The free version of the local LAN server accepts connections over HTTP only. The technology Agent uses will work locally over HTTP but for remote connections it needs SSL. If you want secured remote access to Agent you will need to use the remote web portal which has a secure connection to Agent, SSL certificates configured for browser access and secured high bandwidth routing servers for connection establishment and media transfer.

Agent from v3.4.4.0+ supports SSL connections on the local network but only if you have an active subscription.

SSL install on Windows

Using the Windows SDK create a Certificate Authority (CA):

makecert -n "CN=vMargeCA" -r -sv vMargeCA.pvk vMargeCA.cer

Create an SSL certificate:

makecert -sk vMargeSignedByCA -iv vMargeCA.pvk -n "CN=vMargeSignedByCA" -ic vMargeCA.cer vMargeSignedByCA.cer -sr localmachine -ss My

Use the MMC GUI to install the CA in the Trusted Authority store

Use the MMC GUI to install the SSL certificate in the Personal store

Bind the certificate to the IP address:port and application:

netsh http add sslcert ipport=0.0.0.0:8090 certhash=YOUR_CERT_HASH appid={642c92c9-a595-4315-b9cb-3cfdc902805b}

Where YOUR_CERT_HASH is the thumbprint from your SSL certificate which you can find using MMC.

When you have generated and installed the certificate and you have a valid subscription you can switch on SSL only mode in server settings under Local Server.

SSL install on Unix (Linux/ Mac)

Setting up SSL on Unix is different to Windows.
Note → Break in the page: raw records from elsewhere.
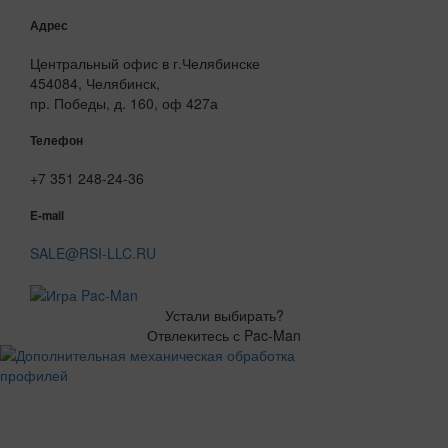
Адрес
Центральный офис в г.Челябинске
454084, Челябинск,
пр. Победы, д. 160, оф 427а
Телефон
+7 351 248-24-36
E-mail
SALE@RSI-LLC.RU
Устали выбирать?
Отвлекитесь с Pac-Man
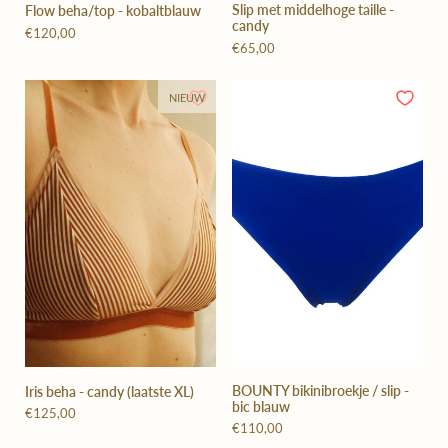
Slip met middelhoge taille -
Flow beha/top - kobaltblauw
candy
€120,00
€65,00
NIEUW
BOUNTY bikinibroekje / slip -
Iris beha - candy (laatste XL)
bic blauw
€125,00
€110,00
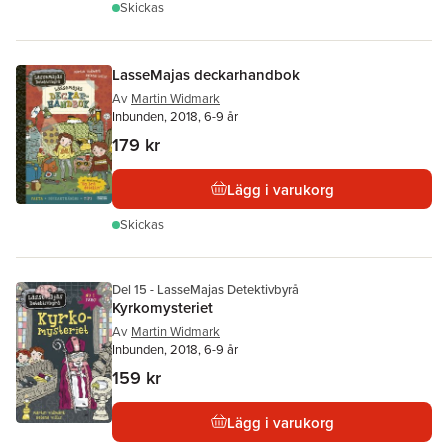
Skickas
LasseMajas deckarhandbok
Av
Martin Widmark
Inbunden, 2018, 6-9 år
179 kr
Lägg i varukorg
Skickas
Del 15 - LasseMajas Detektivbyrå
Kyrkomysteriet
Av
Martin Widmark
Inbunden, 2018, 6-9 år
159 kr
Lägg i varukorg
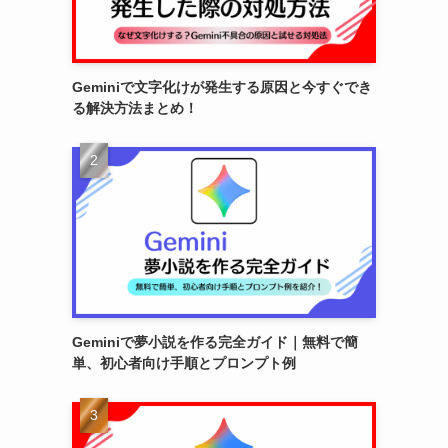
Geminiで文字化けが発生する原因と今すぐでき
る解決方法まとめ！
Geminiで夢小説を作る完全ガイド｜無料で簡
単、初心者向け手順とプロンプト例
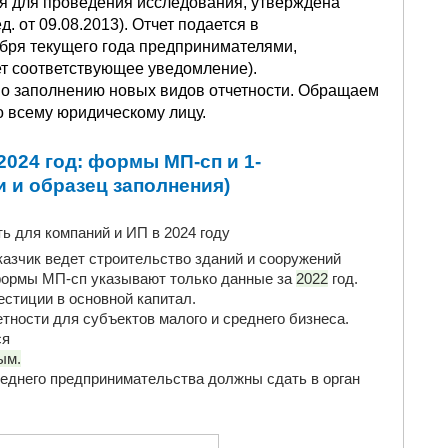
ся для проведения исследования, утверждена
. от 09.08.2013). Отчет подается в
ября текущего года предпринимателями,
т соответствующее уведомление).
 по заполнению новых видов отчетности. Обращаем
о всему юридическому лицу.
 2024 год: формы МП-сп и 1-
 и образец заполнения)
ь для компаний и ИП в 2024 году
азчик ведет строительство зданий и сооружений
3 формы МП-сп указывают только данные за
2022
год.
стиции в основной капитал.
ности для субъектов малого и среднего бизнеса.
ся
ым.
еднего предпринимательства должны сдать в орган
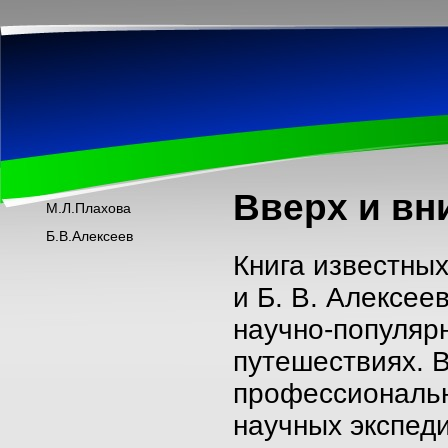
Вверх и вн
М.Л.Плахова
Б.В.Алексеев
Книга известных
и Б. В. Алексее
научно-популярн
путешествиях. В
профессиональн
научных экспеди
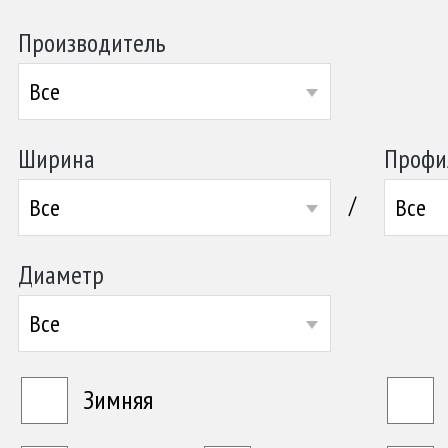
Производитель
Все
Ширина
Профи
/
Все
Все
Диаметр
Все
Зимняя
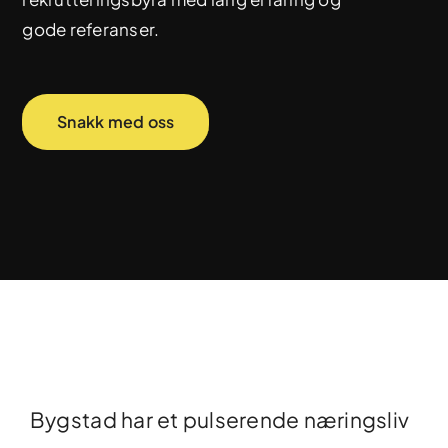
gode referanser.
Snakk med oss
Bygstad har et pulserende næringsliv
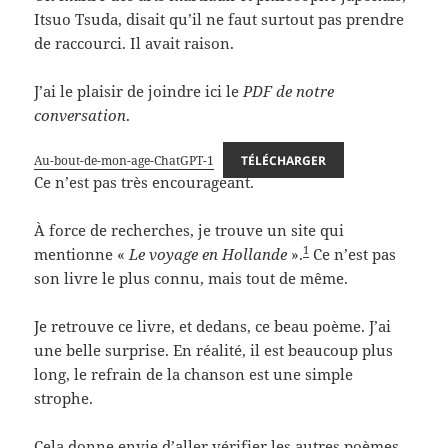
Itsuo Tsuda, disait qu’il ne faut surtout pas prendre
de raccourci. Il avait raison.
J’ai le plaisir de joindre ici le
PDF de notre
conversation
.
Au-bout-de-mon-age-ChatGPT-1
TÉLÉCHARGER
Ce n’est pas très encourageant.
À force de recherches, je trouve un site qui
1
mentionne «
Le voyage en Hollande
».
Ce n’est pas
son livre le plus connu, mais tout de même.
Je retrouve ce livre, et dedans, ce beau poème. J’ai
une belle surprise. En réalité, il est beaucoup plus
long, le refrain de la chanson est une simple
strophe.
Cela donne envie d’aller vérifier les autres poèmes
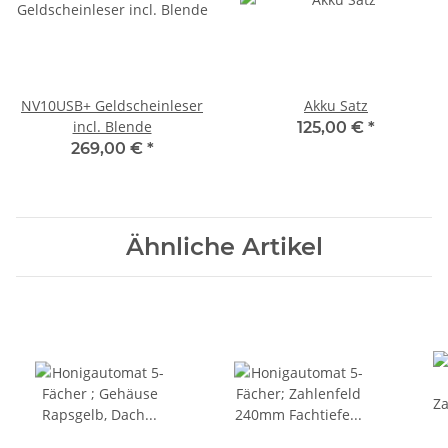
NV10USB+ Geldscheinleser
Akku Satz
incl. Blende
125,00 €
*
269,00 €
*
Ähnliche Artikel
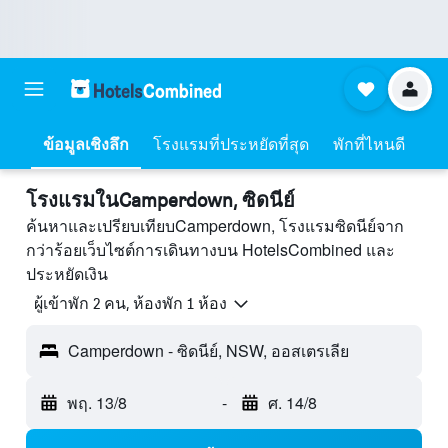
ข้อมูลเชิงลึก
โรงแรมที่ประหยัดที่สุด
พักที่ไหนดี
โรงแรมในCamperdown, ซิดนีย์
ค้นหาและเปรียบเทียบCamperdown, โรงแรมซิดนีย์จาก
กว่าร้อยเว็บไซต์การเดินทางบน HotelsCombined และ
ประหยัดเงิน
ผู้เข้าพัก 2 คน, ห้องพัก 1 ห้อง
Camperdown - ซิดนีย์, NSW, ออสเตรเลีย
พฤ. 13/8
-
ศ. 14/8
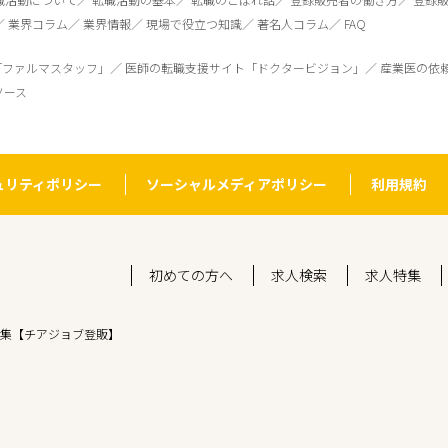
業界コラム
業界情報
現場で役立つ知識
著名人コラム
FAQ
「ファルマスタッフ」
医師の転職支援サイト「ドクタービジョン」
産業医の依
ソース
ュリティポリシー
ソーシャルメディアポリシー
利用規約
初めての方へ
求人検索
求人特集
集【チアジョブ登販】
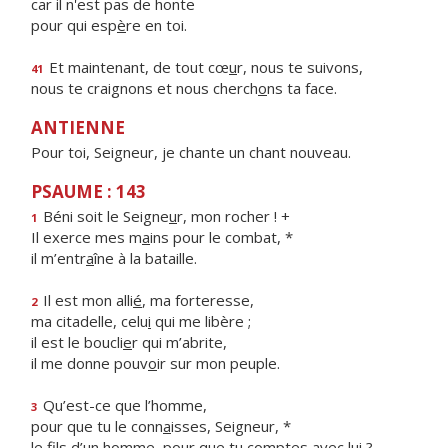
car il n'est pas de honte
pour qui esp
è
re en toi.
Et maintenant, de tout cœ
u
r, nous te suivons,
41
nous te craignons et nous cherch
o
ns ta face.
ANTIENNE
Pour toi, Seigneur, je chante un chant nouveau.
PSAUME : 143
Béni soit le Seigne
u
r, mon rocher ! +
1
Il exerce mes m
a
ins pour le combat, *
il m’entr
a
îne à la bataille.
Il est mon alli
é
, ma forteresse,
2
ma citadelle, celu
i
qui me libère ;
il est le boucli
e
r qui m’abrite,
il me donne pouv
o
ir sur mon peuple.
Qu’est-ce que l’homme,
3
pour que tu le conn
a
isses, Seigneur, *
le fils d’un homme, pour que tu c
o
mptes avec lui ?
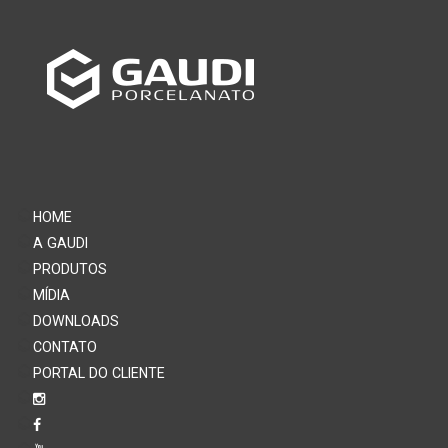
HOME
A GAUDI
PRODUTOS
MÍDIA
DOWNLOADS
CONTATO
PORTAL DO CLIENTE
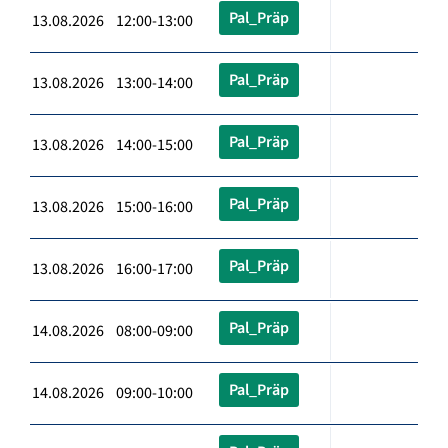
Pal_Präp
13.08.2026 12:00-13:00
Pal_Präp
13.08.2026 13:00-14:00
Pal_Präp
13.08.2026 14:00-15:00
Pal_Präp
13.08.2026 15:00-16:00
Pal_Präp
13.08.2026 16:00-17:00
Pal_Präp
14.08.2026 08:00-09:00
Pal_Präp
14.08.2026 09:00-10:00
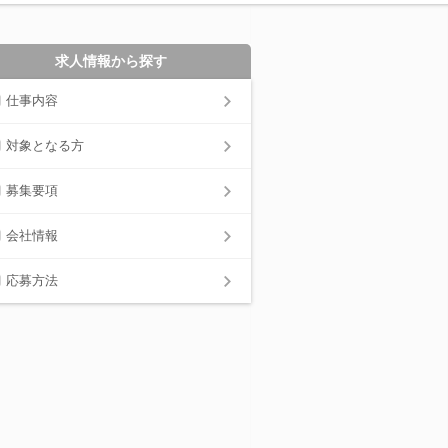
求人情報から探す
仕事内容
対象となる方
募集要項
会社情報
応募方法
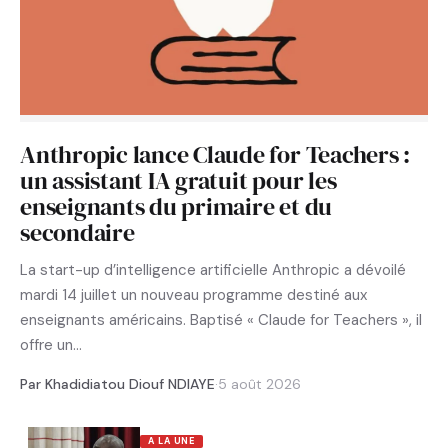
Anthropic lance Claude for Teachers :
un assistant IA gratuit pour les
enseignants du primaire et du
secondaire
La start-up d’intelligence artificielle Anthropic a dévoilé
mardi 14 juillet un nouveau programme destiné aux
enseignants américains. Baptisé « Claude for Teachers », il
offre un…
Par Khadidiatou Diouf NDIAYE
·
5 août 2026
A LA UNE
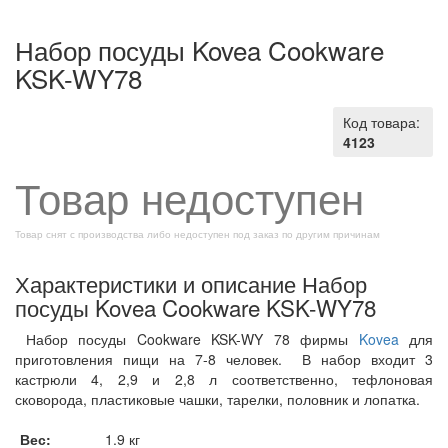
Набор посуды Kovea Cookware
KSK-WY78
Код товара:
4123
Товар недоступен
Товар снят с производства либо недоступен под заказ по другим причинам
Характеристики и описание Набор
посуды Kovea Cookware KSK-WY78
Набор посуды Cookware KSK-WY 78 фирмы
Kovea
для
приготовления пищи на 7-8 человек. В набор входит 3
кастрюли 4, 2,9 и 2,8 л соответственно, тефлоновая
сковорода, пластиковые чашки, тарелки, половник и лопатка.
Вес:
1.9 кг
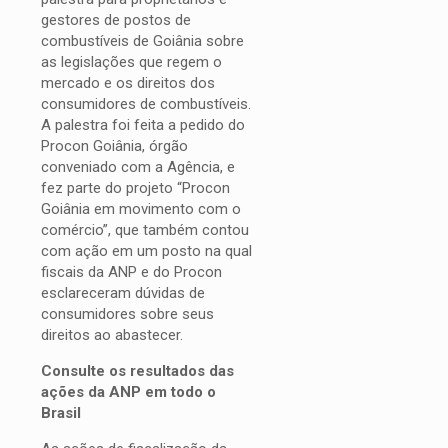
gestores de postos de
combustíveis de Goiânia sobre
as legislações que regem o
mercado e os direitos dos
consumidores de combustíveis.
A palestra foi feita a pedido do
Procon Goiânia, órgão
conveniado com a Agência, e
fez parte do projeto “Procon
Goiânia em movimento com o
comércio”, que também contou
com ação em um posto na qual
fiscais da ANP e do Procon
esclareceram dúvidas de
consumidores sobre seus
direitos ao abastecer.
Consulte os resultados das
ações da ANP em todo o
Brasil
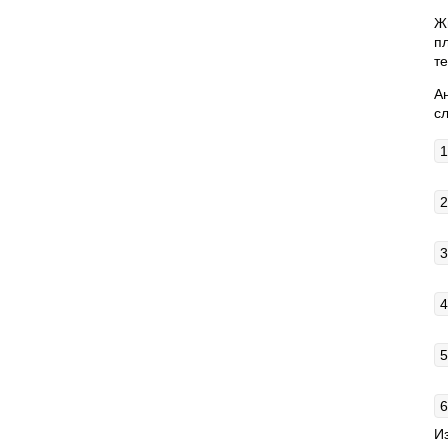
Ж
п
т
А
с
И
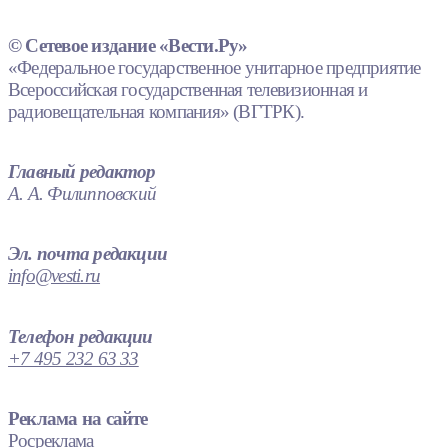
© Сетевое издание «Вести.Ру»
«Федеральное государственное унитарное предприятие
Всероссийская государственная телевизионная и
радиовещательная компания» (ВГТРК).
Главный редактор
А. А. Филипповский
Эл. почта редакции
info@vesti.ru
Телефон редакции
+7 495 232 63 33
Реклама на сайте
Росреклама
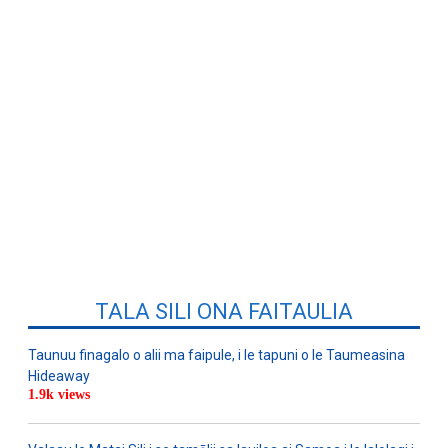
TALA SILI ONA FAITAULIA
Taunuu finagalo o alii ma faipule, i le tapuni o le Taumeasina
Hideaway
1.9k views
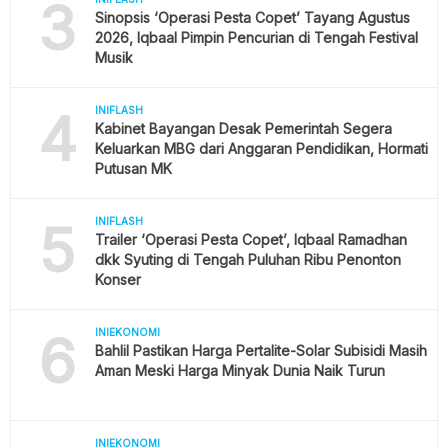
3
Sinopsis ‘Operasi Pesta Copet’ Tayang Agustus
2026, Iqbaal Pimpin Pencurian di Tengah Festival
Musik
4
INIFLASH
Kabinet Bayangan Desak Pemerintah Segera
Keluarkan MBG dari Anggaran Pendidikan, Hormati
Putusan MK
5
INIFLASH
Trailer ‘Operasi Pesta Copet’, Iqbaal Ramadhan
dkk Syuting di Tengah Puluhan Ribu Penonton
Konser
6
INIEKONOMI
Bahlil Pastikan Harga Pertalite-Solar Subisidi Masih
Aman Meski Harga Minyak Dunia Naik Turun
INIEKONOMI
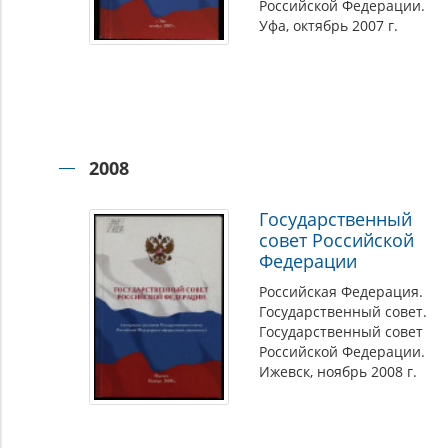
Российской Федерации.
Уфа, октябрь 2007 г.
2008
Государственный
совет Российской
Федерации
Российская Федерация.
Государственный совет.
Государственный совет
Российской Федерации.
Ижевск, ноябрь 2008 г.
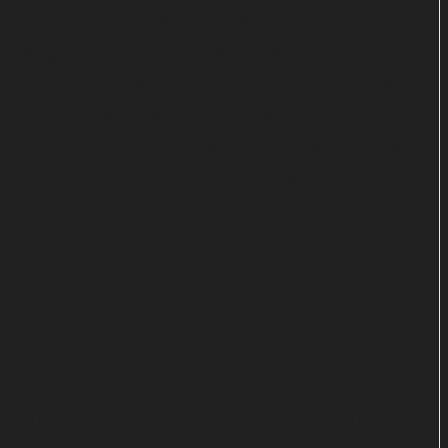
Magnolias" von US-Autorin Sheryl Woods beruht
die gleichnamige Netflix-Serie, die ab 19. Mai vor
allem das weibliche Publikum ansprechen dürfte.
Gleiches gilt für die Primetime-Soap "Dynasty" alias
"Der Denver-Clan": Netflix bringt Staffel 3 am 23.
Mai nach Deutschland. In den USA läuft die Serie
beim Network The CW.
Neue Serien mit Chris Evans und
Steve Carell
Für den dystopischen Thriller "Snowpiercer" mit
Chris Evans in der Hauptrolle zeichnet sich der US-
You will need to use a reverse proxy. See NGINX Reverse Proxy for an example.


Troubleshooting

If the browser fails to connect and you cannot resolve the issue with the certificate you can reset the SSL requirement in Agent by stopping the service, edit the file Agent/Media/XML/config.xml and set RequireLANSSL to "false". Save and restart Agent.